## What you will do
Using the entries that follow, write out the line containing "NARBEFONTAINE", the line containing "Erminia et François TROMBINI et", and every line between them, exactly and nothing else.

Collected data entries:
= = = = = = =

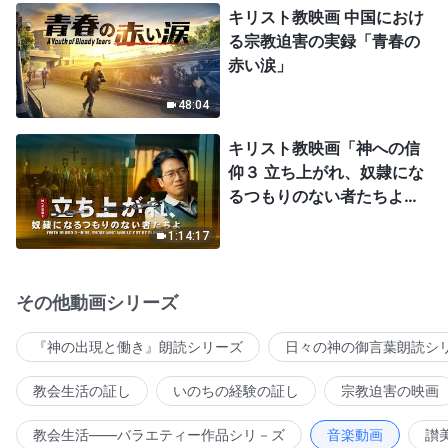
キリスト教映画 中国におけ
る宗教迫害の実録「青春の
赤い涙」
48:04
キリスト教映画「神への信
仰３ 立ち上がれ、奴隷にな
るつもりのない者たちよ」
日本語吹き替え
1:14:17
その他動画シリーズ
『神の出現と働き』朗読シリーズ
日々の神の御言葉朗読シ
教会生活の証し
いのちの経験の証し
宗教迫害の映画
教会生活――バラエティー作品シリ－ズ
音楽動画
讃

= = = = = = =

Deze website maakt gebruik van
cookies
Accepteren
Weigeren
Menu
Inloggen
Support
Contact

= = = = = = =

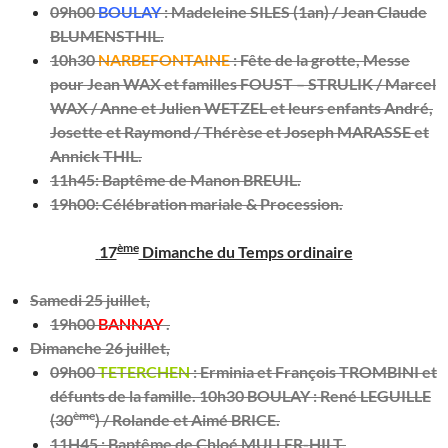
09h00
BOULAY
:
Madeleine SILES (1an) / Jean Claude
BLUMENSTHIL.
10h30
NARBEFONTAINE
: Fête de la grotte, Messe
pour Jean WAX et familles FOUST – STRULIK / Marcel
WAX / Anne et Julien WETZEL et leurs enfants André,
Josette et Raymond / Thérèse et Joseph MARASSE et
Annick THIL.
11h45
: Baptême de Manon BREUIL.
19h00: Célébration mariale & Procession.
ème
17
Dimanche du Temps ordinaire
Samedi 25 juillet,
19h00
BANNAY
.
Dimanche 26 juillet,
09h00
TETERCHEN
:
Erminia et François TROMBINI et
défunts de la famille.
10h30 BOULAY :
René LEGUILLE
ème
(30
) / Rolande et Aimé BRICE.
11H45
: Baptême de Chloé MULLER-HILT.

= = = = = = =

## Written answer
NARBEFONTAINE
: Fête de la grotte, Messe
pour Jean WAX et familles FOUST – STRULIK / Marcel
WAX / Anne et Julien WETZEL et leurs enfants André,
Josette et Raymond / Thérèse et Joseph MARASSE et
Annick THIL.
11h45
: Baptême de Manon BREUIL.
19h00: Célébration mariale & Procession.
ème
17
Dimanche du Temps ordinaire
Samedi 25 juillet,
19h00
BANNAY
.
Dimanche 26 juillet,
09h00
TETERCHEN
:
Erminia et François TROMBINI et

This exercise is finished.